Over the course of a single hour, as K and I strolled through Prospect Park, she pointed out three different famous people, none of whom I knew, not that I know many famous people. Evidently famous people are everywhere in Brooklyn, one need only open one’s eyes to see them.
Notably all three famous people were shorter than K had previously imagined. This made me wonder if fame makes one smaller. I mean this seriously. Could it be that one shrinks from all the attention? The mind, as we know, is immensely powerful and has a profound effect on the body. Thus it wouldn’t surprise me if the desire to walk one’s child’s in the park without being gawked at might result, after enough repetition at a high enough degree of intensity, in a measurable reduction in physical size.
Admittedly this isn’t a scientific sampling, but I recall seeing Curt Gowdy (a legendary sportscaster, for those who don’t know) in Rockefeller Center, and he was tiny. This would have been around 1977, at the height of Gowdy’s fame. He was walking down the street eating a pretzel he’d just purchased from a street vendor, and the pretzel looked bigger than his head, that’s how small he was—or had become.

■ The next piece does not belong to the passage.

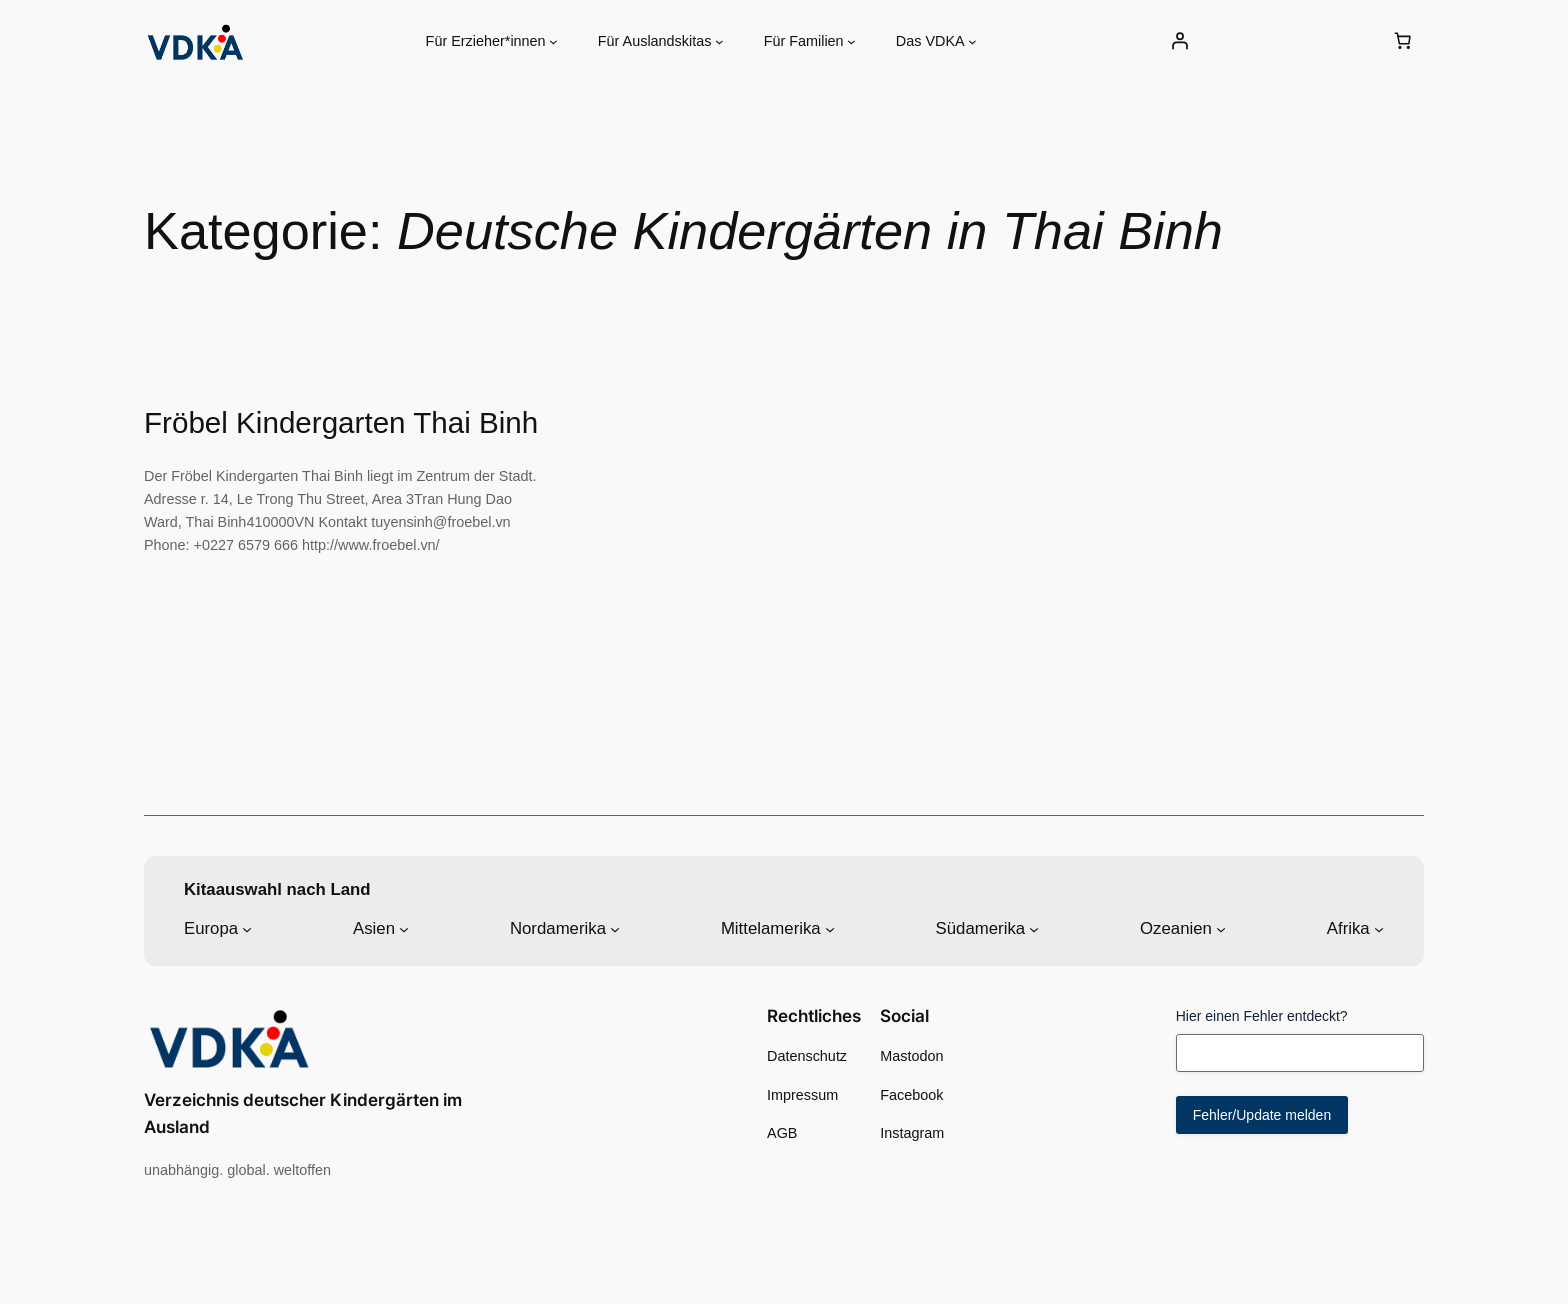 The image size is (1568, 1304). Describe the element at coordinates (1221, 929) in the screenshot. I see `[Untermenü von Ozeanien]` at that location.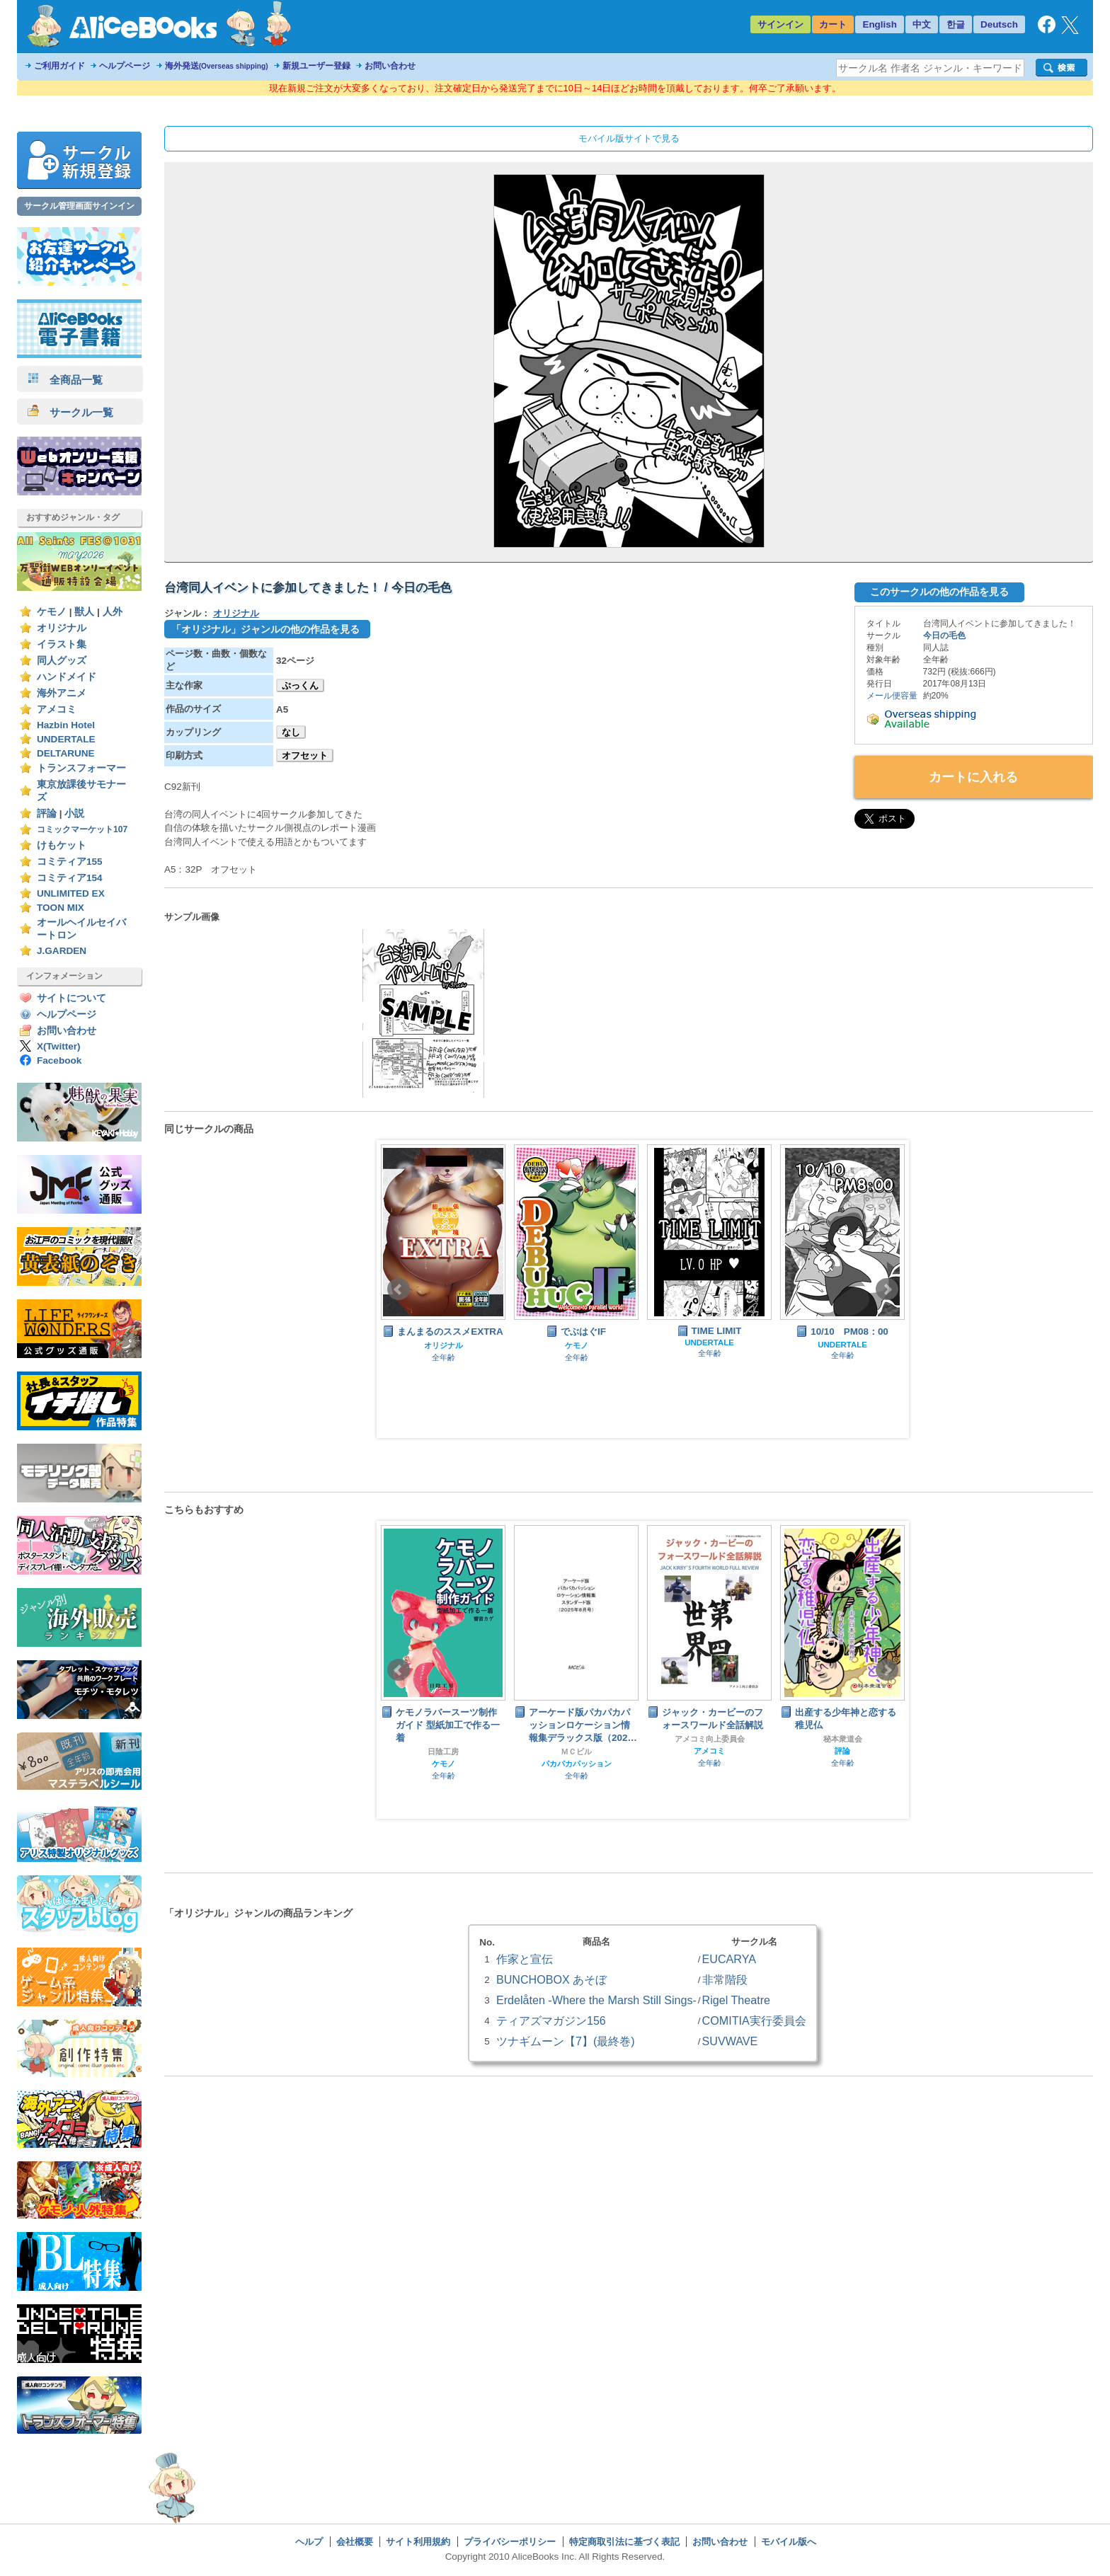 The height and width of the screenshot is (2576, 1110). Describe the element at coordinates (82, 829) in the screenshot. I see `コミックマーケット107` at that location.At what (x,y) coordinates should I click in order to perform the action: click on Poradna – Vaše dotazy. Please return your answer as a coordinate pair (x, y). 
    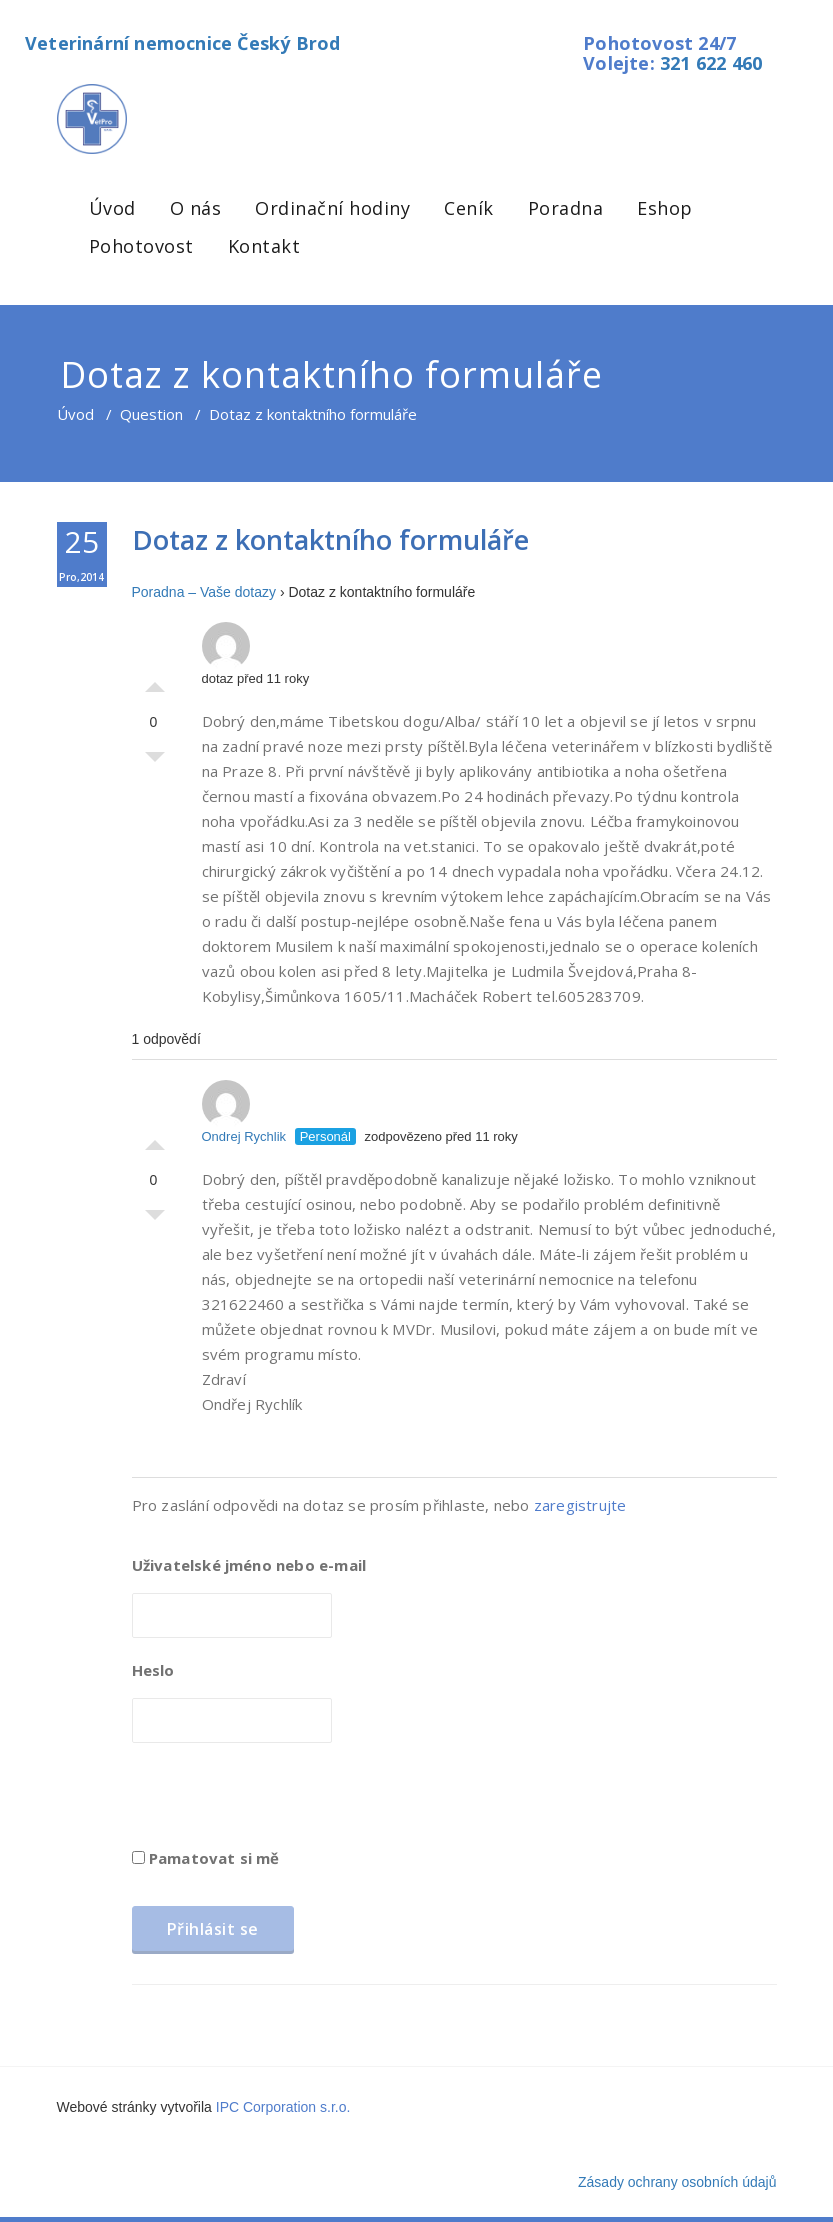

Also I once had a conversation with David Byrne on the downtown A platform at 59th Street. This was in 1983, just after the Talking Heads released Little Creatures. Bryne was carrying an enormous black book. I gushed about how much I loved his music, and then added, out of nervousness, that I hadn’t imagined he took the subway. Bryne, doubtless noting my distress, smiled and said that in his experience the subway was the fastest way to get around. “Ah, yes, of course,” I replied, nodding a bit too vigorously.
It wasn’t until later, when I was on the train home, replaying what had happened, that I realized how small Bryne was. He couldn’t have been taller than a ten-year old child. And this explained why his book had seemed so huge: it was huge in proportion to his little bitty hands.
A man signs a shovel and so he digs.